VB.NET sucks because .NET sucks.
Use JAVA.

MssUck on November 27, 2008 07:55 PM

Interesting (for an obvious Troll). Did you bother to read it? Did you bother to see the date on the article? Did you bother to see what has changed since then?

Obviously, NO, NO and NO have to be your answers. Many of the articles complains were legitimate at the time. Most, if not all have been addressed by MS in the released versions of Studio since then. The most important being a common compiler that removes any advantages between the languages. Each language will compile into identical code now provided you consume the same objects.

Off the top of my head, Anonymous delegates are the only things which I can think of that are actually missing from VB .NET.

Aside from that, I think its important to realise that both languages have their advantages and disadvantages. I’m sure Microsoft wouldn’t invest their time in both if there was a clear winner.

Some people prefer code readability in vb .net (e.g. nested constructs so you see end if, end for, end loop, instead of }}})

I think a little bit more effort goes into c# from Microsoft, and that shows, which is why I use c#, but I certainly don’t have a hatred of vb .net.

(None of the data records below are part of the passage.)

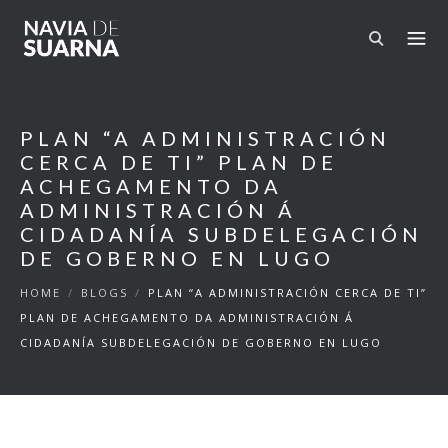
Skip to main content
PLAN “A ADMINISTRACIÓN
CERCA DE TI” PLAN DE
ACHEGAMENTO DA
ADMINISTRACIÓN Á
CIDADANÍA SUBDELEGACIÓN
DE GOBERNO EN LUGO
HOME
/
BLOGS
/
PLAN “A ADMINISTRACIÓN CERCA DE TI”
PLAN DE ACHEGAMENTO DA ADMINISTRACIÓN Á
CIDADANÍA SUBDELEGACIÓN DE GOBERNO EN LUGO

Good Day. Worries go down better with soup than without.
I am from Bolivia and learning to write in English, give true I wrote the following sentence: Find the most inexpensive and cheap flights and airline tickets at flight network, offering the best last.

Thank :smiley: Albert.

All coding is not coding.
If all you have is Java experience I cannot hire you to fill our embedded automotive programming position.
If all you’ve done is assembly C coding I can’t hire you for our .Net developer position.

And all tools are not just flavors of each other.
We have work to do, if you want to draw a construction analogy, the debate ought to be which is the best truck to use and you’re claiming an electric-powered 3rd-world import golf-cart is just as good as… an actual truck.

There is no “trail-blazer” VB programmer.
Dijkstra, Bressingham, Carmack were about the last trail blazers.

The recent movement to padded-walls languages in CS college curriculum’s just makes that degree worth less.

PS It is by definition not possible to do OO programming in VB6 because VB6 did not support inheritance.